Opinion
July 1, 1996
Appeal from the Supreme Court, Kings County (Yoswein, J.).
Ordered that the order is affirmed, with costs to the defendant-respondent.
The Supreme Court did not improvidently exercise its discretion in compelling the New York City Transit Authority to provide the disclosure demanded by the defendant-respondent, E.I. du Pont de Nemours and Co., and the defendant third-party plaintiff-respondent, Oatey Co. CPLR 3101 (a) provides that there shall be full disclosure of all matter "material and necessary" in the prosecution or defense of an action. The disclosure provisions of the CPLR are to be liberally construed with the test being one of usefulness and reason ( see, Allen v Crowell-Collier Publ. Co., 21 N.Y.2d 403, 406-407; see also, Cynthia B. v. New Rochelle Hosp. Med. Ctr., 60 N.Y.2d 452, 461; Lopez v. Huntington Autohaus, 150 A.D.2d 351, 352).

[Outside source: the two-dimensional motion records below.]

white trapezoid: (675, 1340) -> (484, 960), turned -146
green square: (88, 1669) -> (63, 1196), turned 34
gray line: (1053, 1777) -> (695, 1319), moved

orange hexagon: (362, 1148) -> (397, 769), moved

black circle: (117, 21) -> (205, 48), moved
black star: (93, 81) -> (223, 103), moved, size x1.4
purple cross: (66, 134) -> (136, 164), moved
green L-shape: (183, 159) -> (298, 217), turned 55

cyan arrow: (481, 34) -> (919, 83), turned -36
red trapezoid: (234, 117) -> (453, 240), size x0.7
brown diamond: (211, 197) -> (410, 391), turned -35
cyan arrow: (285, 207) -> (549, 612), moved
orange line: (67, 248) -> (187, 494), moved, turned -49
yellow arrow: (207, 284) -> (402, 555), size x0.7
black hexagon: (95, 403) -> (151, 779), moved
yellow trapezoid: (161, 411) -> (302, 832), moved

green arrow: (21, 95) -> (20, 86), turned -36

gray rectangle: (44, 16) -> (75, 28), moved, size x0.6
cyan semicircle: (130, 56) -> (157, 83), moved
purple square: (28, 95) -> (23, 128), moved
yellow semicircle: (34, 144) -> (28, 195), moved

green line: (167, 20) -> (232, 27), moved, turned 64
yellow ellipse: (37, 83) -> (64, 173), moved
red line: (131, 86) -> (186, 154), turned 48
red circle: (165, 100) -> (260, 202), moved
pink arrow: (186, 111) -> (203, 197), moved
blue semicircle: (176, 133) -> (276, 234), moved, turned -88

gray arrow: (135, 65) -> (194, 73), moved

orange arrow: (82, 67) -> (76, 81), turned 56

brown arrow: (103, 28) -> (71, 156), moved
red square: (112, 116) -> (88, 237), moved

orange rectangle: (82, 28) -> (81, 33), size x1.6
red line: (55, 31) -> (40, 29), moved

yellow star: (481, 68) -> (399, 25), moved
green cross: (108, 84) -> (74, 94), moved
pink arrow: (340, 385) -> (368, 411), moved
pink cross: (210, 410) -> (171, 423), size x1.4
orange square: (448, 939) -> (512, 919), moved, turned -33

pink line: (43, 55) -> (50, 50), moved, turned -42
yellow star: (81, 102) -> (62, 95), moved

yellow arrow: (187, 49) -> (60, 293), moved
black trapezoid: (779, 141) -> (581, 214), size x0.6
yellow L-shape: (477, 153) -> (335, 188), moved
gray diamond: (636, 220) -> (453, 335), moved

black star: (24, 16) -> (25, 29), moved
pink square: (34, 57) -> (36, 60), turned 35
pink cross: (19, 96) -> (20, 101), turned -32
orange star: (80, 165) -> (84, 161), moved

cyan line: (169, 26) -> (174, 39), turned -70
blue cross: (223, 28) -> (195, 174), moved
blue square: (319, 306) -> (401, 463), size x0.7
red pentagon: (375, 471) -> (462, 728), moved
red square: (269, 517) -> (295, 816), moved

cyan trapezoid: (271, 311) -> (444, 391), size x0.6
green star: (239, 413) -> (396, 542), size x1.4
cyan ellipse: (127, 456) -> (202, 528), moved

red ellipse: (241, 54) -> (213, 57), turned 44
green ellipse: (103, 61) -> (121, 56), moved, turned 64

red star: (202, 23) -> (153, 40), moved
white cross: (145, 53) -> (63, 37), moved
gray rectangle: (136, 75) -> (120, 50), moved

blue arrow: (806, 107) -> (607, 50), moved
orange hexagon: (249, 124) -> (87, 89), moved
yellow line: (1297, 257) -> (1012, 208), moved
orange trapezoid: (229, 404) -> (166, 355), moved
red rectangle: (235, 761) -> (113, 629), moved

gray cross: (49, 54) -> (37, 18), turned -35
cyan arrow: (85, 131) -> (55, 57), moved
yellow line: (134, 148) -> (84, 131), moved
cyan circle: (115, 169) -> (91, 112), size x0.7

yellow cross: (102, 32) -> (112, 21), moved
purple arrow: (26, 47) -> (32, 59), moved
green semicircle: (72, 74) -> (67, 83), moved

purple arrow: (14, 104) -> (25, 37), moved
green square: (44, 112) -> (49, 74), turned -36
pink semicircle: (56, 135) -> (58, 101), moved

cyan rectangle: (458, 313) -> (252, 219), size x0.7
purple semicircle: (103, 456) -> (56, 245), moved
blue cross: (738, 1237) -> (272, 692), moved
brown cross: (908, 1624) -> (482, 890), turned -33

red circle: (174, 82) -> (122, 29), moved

Here, the requested disclosure has relevance to the issues of the extent of the New York City Transit Authority's knowledge of the dangers in using certain spray paints, its knowledge as to the proper methods of using those paints, and whether it failed to use that knowledge to provide the plaintiff with a safe work environment. Pizzuto, J.P., Santucci, Altman and Hart, JJ., concur.